Static dielectric constant (relative permittivity) of materials is an intrinsic property, which can play an important role in the solution properties. Measurement of relative permittivity has been shown to be a useful technique in characterizing molecular structure, solute–solute, and solvent–solute interactions in solutions [1], [2], [3].

Dielectric studies on the binary mixtures (both polar–polar and polar–apolar) are important for understanding the intermolecular interactions in the mixture due to the dipole–dipole interactions and hydrogen bonding. The dielectric investigations of binary polar liquid mixtures provide valuable information regarding intermolecular interactions and the consequent structural rearrangement of molecules in solution [4], [5], [6], [7], [8], [9]. The heterogeneous and homogeneous interactions in binary mixtures using dielectric measurements have been studied and reported by several investigators [10], [11], [12], [13].

Alcohols are among the most important organic compounds, because they are of central importance to organic chemistry and biochemistry.
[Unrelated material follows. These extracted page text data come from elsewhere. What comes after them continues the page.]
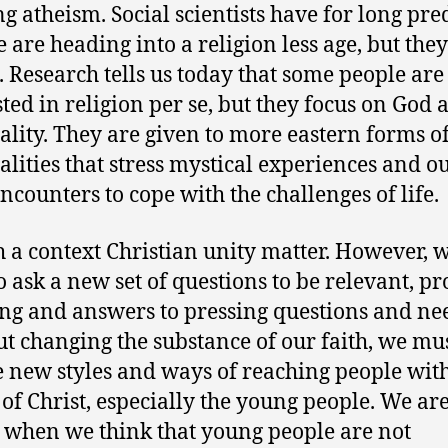
g atheism. Social scientists have for long pre
e are heading into a religion less age, but they
 Research tells us today that some people are
sted in religion per se, but they focus on God 
uality. They are given to more eastern forms o
ualities that stress mystical experiences and ou
ncounters to cope with the challenges of life.
h a context Christian unity matter. However, 
o ask a new set of questions to be relevant, p
g and answers to pressing questions and ne
t changing the substance of our faith, we mu
 new styles and ways of reaching people with
 of Christ, especially the young people. We are
when we think that young people are not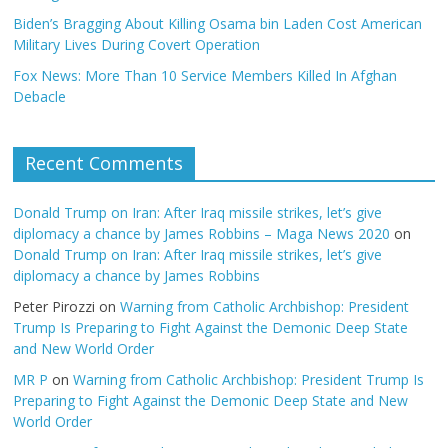
Biden’s Bragging About Killing Osama bin Laden Cost American
Military Lives During Covert Operation
Fox News: More Than 10 Service Members Killed In Afghan
Debacle
Recent Comments
Donald Trump on Iran: After Iraq missile strikes, let’s give
diplomacy a chance by James Robbins – Maga News 2020
on
Donald Trump on Iran: After Iraq missile strikes, let’s give
diplomacy a chance by James Robbins
Peter Pirozzi
on
Warning from Catholic Archbishop: President
Trump Is Preparing to Fight Against the Demonic Deep State
and New World Order
MR P
on
Warning from Catholic Archbishop: President Trump Is
Preparing to Fight Against the Demonic Deep State and New
World Order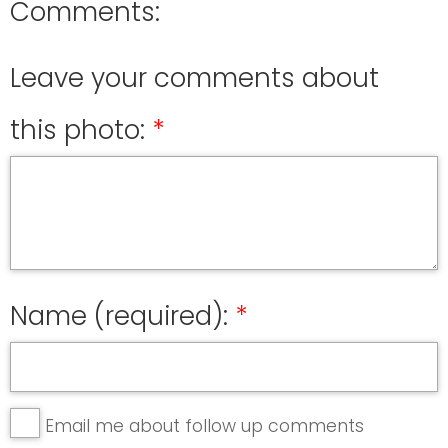
Comments:
Leave your comments about
this photo:
Name (required):
Email me about follow up comments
Due to the presence of the –OH group in the molecule, the solution chemistry of these compounds can be strongly influenced by the intermolecular hydrogen bond formation, which can play an important role in the physical properties of these molecules. Therefore, they have been subject of extensive practical and theoretical investigations to study intermolecular hydrogen bonding [14], [15], [16], [17], [18]. The aliphatic alcohols are excellent H-bond donors/acceptors, and therefore, are strongly associated through intermolecular H-bonding.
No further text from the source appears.